## Introduction

This notebook presents dataloading and preprocssing on [MovieLens 1M](https://grouplens.org/datasets/movielens/1m/) dataset, one of the benchmark datasets used for training and evaluating the BERT4Rec model. This dataset includes 1 million of movie ratings from 6000 users on 4000 movies. Since the ratings by each user has been collected alongside the corresponding timestamps, the sequence of ratings can be used for sequential recommendation.

This notebook consists of three main sections:
1. Data Loading
2. Data Preprocessing
3. Negative Sampling

In [53]:
import os 
import pickle
import tempfile
import wget
import zipfile
from collections import Counter
from pathlib import Path
from typing import Tuple

import numpy as np
import pandas as pd
from tqdm import trange

from dotmap import DotMap

Below are the list of arguments and parameters used in the process of loading and preprocessing the dataset. Feel free to alter the values according to your experiment.

In [54]:
FILES = ['movies.dat', 'ratings.dat']

args = DotMap()

args.dataset_root = Path('/ssd003/projects/aieng/public/recsys_datasets/movielens')
args.dataset_name = 'ml-1m'
args.dataset_url = 'https://files.grouplens.org/datasets/movielens/ml-1m.zip'
args.dataset_path = args.dataset_root.joinpath(args.dataset_name)

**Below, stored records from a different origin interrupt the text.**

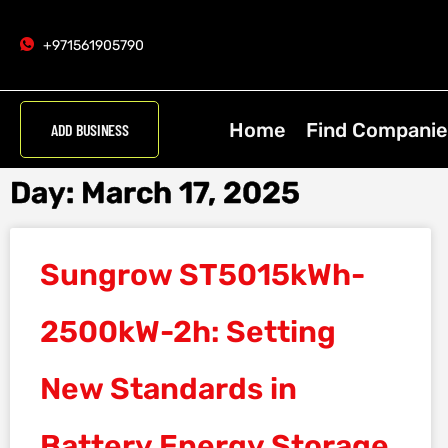
+971561905790
Home
Find Companie
ADD BUSINESS
Day: March 17, 2025
Sungrow ST5015kWh-
2500kW-2h: Setting
New Standards in
Battery Energy Storage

args.preprocessed = Path(os.path.join('./Data', args.dataset_name, 'preprocessed'))
args.min_rating = 0
args.min_uc = 5
args.min_mc = 0

args.train_batch_size = 128
args.val_batch_size = 128
args.test_batch_size = 128

args.negative_sample_size = 100

args.data_seed = 98765

## Data Loading

There are three main files included in the dataset: 
1. users file: includes user-specific information such as age, and gender, with `user_id` as the identifier.
2. movies file: includes title and genre of the movies, with `item_id` as the identifier.
3. ratings file: includes the `rating`s on the movie `item_id` by the user `user_id`, and the corresponding time stamps.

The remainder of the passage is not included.